Por un instante, Pamela deseó no haberse sincerado con Darling y haberle contado a esta joven -bueno, al menos era más joven que ella- que su hermano había muerto. Lamentó haberle explicado que la obra de Robert habría reaparecido y, con ella, sus maliciosos y difamatorios intentos de airear los secretos de la familia. No estaba segura de por qué lo había hecho. Puede que porque estaba mayor, cansada, y buscaba un poco de consuelo, unas palabras de alivio. Pero, en este caso, perdía el tiempo. No iba a recibir ninguna comprensión por parte de Darling. Esta sobrina segunda había nacido después de que Robert se hubiera fugado de casa y lo veía como una sombra trastornada de la familia, sin más.

– ¿Qué quieres decir con eso de menos hostil? -le preguntó por fin Pamela.

Darling posó con delicadeza la taza de té en la mesita de café que las separaba y contestó:

– Tu padre podía ser un poco brusco.

– Ya lo sé.

– Pero también sabía perfectamente cuándo tenía que sacar la cartera, y cuándo una donación caritativa a la institución adecuada en el momento preciso podía cambiar las cosas.

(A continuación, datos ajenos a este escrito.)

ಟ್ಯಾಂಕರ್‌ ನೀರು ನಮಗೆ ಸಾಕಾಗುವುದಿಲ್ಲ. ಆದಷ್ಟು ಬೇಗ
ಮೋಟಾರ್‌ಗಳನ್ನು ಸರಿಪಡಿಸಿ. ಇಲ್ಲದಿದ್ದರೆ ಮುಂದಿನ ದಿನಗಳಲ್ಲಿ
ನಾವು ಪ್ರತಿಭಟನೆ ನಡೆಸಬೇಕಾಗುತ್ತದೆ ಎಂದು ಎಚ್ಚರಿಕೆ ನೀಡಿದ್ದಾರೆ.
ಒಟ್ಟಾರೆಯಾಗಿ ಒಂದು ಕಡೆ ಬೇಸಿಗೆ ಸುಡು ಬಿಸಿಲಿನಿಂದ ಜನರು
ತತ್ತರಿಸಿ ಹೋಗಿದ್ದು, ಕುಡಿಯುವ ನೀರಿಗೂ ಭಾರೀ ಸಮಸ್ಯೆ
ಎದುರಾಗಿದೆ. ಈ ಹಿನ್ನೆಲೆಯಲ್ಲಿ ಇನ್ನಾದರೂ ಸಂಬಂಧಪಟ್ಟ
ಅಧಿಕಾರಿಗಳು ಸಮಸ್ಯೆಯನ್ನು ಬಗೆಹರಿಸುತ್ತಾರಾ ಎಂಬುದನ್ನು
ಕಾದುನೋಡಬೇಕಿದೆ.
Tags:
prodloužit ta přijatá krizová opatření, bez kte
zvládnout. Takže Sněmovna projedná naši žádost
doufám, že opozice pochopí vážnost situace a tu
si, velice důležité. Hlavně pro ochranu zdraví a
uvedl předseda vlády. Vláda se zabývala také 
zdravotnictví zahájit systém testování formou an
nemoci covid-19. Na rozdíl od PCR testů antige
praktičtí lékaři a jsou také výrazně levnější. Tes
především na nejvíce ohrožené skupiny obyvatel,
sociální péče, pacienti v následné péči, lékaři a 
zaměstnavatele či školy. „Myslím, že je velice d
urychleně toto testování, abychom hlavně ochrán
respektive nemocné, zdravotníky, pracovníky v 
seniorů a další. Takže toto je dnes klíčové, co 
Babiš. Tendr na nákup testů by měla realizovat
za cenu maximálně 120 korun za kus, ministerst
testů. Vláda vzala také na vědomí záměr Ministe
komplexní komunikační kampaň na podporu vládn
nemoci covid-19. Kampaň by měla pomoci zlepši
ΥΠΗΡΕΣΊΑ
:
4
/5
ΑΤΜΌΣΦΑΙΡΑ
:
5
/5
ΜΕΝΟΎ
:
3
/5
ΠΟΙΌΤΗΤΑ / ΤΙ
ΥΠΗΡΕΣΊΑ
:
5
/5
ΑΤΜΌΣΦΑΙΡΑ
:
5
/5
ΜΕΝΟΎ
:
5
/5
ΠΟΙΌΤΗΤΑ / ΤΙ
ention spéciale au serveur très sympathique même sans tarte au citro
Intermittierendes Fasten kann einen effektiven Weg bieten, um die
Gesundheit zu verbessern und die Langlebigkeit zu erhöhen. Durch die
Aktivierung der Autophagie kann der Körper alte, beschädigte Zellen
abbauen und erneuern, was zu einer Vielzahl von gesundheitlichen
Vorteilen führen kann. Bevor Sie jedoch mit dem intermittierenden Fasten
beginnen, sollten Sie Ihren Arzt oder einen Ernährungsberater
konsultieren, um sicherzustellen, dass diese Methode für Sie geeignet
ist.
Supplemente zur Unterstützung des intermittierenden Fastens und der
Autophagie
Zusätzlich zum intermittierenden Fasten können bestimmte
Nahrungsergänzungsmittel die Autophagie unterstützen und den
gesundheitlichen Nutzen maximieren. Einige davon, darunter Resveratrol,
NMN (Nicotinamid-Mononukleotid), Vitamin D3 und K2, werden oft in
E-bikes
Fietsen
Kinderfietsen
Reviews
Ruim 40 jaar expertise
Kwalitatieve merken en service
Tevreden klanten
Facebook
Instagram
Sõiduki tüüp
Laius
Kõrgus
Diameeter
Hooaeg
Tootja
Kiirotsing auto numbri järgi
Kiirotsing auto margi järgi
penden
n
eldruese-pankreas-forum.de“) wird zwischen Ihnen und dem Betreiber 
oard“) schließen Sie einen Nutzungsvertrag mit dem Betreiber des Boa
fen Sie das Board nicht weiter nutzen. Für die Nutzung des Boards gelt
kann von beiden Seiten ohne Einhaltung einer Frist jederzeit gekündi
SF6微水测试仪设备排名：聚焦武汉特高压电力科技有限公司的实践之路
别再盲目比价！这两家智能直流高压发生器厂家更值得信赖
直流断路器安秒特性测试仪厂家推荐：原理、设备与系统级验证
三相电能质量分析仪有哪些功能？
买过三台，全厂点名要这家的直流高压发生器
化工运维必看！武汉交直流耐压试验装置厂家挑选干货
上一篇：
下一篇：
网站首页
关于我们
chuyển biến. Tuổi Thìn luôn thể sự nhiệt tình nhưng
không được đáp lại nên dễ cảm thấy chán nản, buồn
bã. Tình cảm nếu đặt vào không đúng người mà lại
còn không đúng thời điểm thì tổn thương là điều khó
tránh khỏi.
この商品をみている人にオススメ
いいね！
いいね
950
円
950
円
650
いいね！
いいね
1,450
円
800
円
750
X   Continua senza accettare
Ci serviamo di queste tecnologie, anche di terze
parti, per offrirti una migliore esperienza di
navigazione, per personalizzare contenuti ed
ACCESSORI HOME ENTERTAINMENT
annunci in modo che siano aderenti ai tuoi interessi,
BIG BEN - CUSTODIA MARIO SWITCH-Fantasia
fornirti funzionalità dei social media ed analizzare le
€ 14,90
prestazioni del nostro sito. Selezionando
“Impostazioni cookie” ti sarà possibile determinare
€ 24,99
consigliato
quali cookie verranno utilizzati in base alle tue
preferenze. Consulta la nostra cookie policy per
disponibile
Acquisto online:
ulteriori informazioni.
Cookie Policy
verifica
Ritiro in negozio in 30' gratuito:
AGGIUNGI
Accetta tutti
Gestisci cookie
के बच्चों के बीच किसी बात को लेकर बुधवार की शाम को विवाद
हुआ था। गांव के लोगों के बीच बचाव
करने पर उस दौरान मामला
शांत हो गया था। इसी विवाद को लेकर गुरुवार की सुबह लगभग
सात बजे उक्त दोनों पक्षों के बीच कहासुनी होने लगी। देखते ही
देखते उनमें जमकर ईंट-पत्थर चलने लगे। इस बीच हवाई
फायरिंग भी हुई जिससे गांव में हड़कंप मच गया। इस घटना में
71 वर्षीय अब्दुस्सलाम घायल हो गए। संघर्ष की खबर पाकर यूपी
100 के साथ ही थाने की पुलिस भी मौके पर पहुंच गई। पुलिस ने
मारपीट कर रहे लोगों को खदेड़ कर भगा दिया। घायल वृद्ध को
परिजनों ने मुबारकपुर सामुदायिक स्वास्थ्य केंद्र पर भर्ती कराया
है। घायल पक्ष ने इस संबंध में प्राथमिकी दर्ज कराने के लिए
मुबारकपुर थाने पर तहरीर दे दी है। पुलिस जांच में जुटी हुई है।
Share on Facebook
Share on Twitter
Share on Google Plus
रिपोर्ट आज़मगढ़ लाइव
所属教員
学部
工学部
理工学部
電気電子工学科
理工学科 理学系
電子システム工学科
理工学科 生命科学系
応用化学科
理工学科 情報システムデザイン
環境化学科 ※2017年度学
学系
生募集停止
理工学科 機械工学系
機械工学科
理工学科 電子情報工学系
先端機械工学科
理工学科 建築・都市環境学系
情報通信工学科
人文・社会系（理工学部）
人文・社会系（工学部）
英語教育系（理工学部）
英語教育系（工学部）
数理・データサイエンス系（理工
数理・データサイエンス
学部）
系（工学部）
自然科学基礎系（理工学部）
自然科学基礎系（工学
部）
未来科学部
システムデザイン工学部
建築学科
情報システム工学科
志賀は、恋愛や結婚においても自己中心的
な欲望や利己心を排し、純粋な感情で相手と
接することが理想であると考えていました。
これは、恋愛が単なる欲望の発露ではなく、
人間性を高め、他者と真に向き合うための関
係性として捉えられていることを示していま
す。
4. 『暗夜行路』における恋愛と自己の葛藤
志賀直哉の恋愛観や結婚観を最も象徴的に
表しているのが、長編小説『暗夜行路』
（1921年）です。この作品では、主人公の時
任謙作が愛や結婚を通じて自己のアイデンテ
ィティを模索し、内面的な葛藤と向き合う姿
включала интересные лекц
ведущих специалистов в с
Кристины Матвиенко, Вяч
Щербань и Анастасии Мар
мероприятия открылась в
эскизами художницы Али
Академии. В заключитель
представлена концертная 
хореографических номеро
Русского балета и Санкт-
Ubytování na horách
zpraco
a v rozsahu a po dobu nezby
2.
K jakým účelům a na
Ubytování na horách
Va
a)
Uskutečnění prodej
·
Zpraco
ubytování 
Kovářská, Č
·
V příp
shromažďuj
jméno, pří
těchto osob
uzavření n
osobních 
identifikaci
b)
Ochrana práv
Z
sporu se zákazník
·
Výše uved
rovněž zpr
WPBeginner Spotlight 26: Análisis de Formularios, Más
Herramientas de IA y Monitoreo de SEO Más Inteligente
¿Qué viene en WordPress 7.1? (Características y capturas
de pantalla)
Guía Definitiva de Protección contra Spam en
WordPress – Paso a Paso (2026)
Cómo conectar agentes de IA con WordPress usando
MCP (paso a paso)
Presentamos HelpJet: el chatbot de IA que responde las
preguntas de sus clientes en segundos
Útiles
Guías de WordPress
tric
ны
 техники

– Como después del accidente.

– En efecto.

Nadie en la familia Buchanan ni en la Fay conocía los detalles, pero estaba claro que en 1922, y luego en 1925, Tom Buchanan realizó generosas contribuciones filantrópicas a unos cuantos departamentos de la Policía de Long Island, así como una campaña de cuantiosas contribuciones a los fiscales de los distritos vecinos. Fue su forma de asegurarse de que nadie iba a investigar con detalle quién estaba al volante cuando Myrtle Wilson fue atropellada, ni a tomarse en serio las acusaciones que surgieron tres años más tarde.

– ¿Estás sugiriendo que ahora debería sacar yo la cartera? -preguntó Pamela.

– Nunca se me ocurriría decirte lo que tienes que hacer, y lo sabes. Sólo me preguntaba por qué tu abogado no te ha propuesto hacer una donación a esa asociación de ayuda a los mendigos… ¿cómo se llama?

– BEDS.

Darling meneó la mano en el aire como si se estuviera apartando una mosca de la cara.

– Como se llame, da igual. Es sólo una idea. Creo que es lo que tu padre hubiera hecho.

– A pesar de ser un hombre un poco brusco.

– Sí, a pesar de ser un poco brusco.

– ¿Y piensas que esa asociación me va a devolver las fotos de Robert a cambio de que les entregue dinero?

– Podría ser. Llegados a este punto, ¿qué tienes que perder? ¿Acaso te queda otra salida? Quieres recuperar las fotos, ¿verdad?

– Tengo que recuperar las fotos. No permitiré que las expongan para que vuelvan a demonizar a mi madre. En toda historia hay dos caras, y no pienso permitir que la gente endiose a ese Gatz y vilipendie a mi madre. ¡Faltaría más!

– Entonces, cómpralas. Saca la cartera y cómpralas.

En un principio, la idea le pareció sucia y bastante patética. Pero suponía que Darling tenía razón. No le quedaba otra salida. No iba a vivir para siempre. Tal y como se sentía, quién sabe si llegaría al día siguiente. Si quería acabar con la obra perversa y lunática de su hermano de una vez para siempre -ya podía imaginarse la tóxica hoguera que encendería en la playa cuando tuviera todas las fotos en su poder-, tendría que pagar. Además, su dinero podría servir para atender a esos mendigos malolientes que se dejaban caer por ese albergue. Al menos, ellos lo necesitaban más que los abogados del bufete de T. J. Leckbruge, que seguro que podían sobrevivir sin él. Se iban a perder los honorarios que habrían obtenido por recuperar las fotos de su hermano, pero Pamela no tardaría en morir y el bufete ya sacaría una buena tajada de la recalificación de sus propiedades.

Suspiró y sonrió a Darling. Decidió que, en cuanto su pariente se marchase, haría las llamadas telefónicas pertinentes. Le ordenaría a su abogado que hiciera una cuantiosa oferta al albergue para indigentes de Vermont. Que les ofreciera, básicamente, lo que hiciera falta para conseguir que le devolvieran hasta la última foto, hasta el último negativo, hasta la última copia.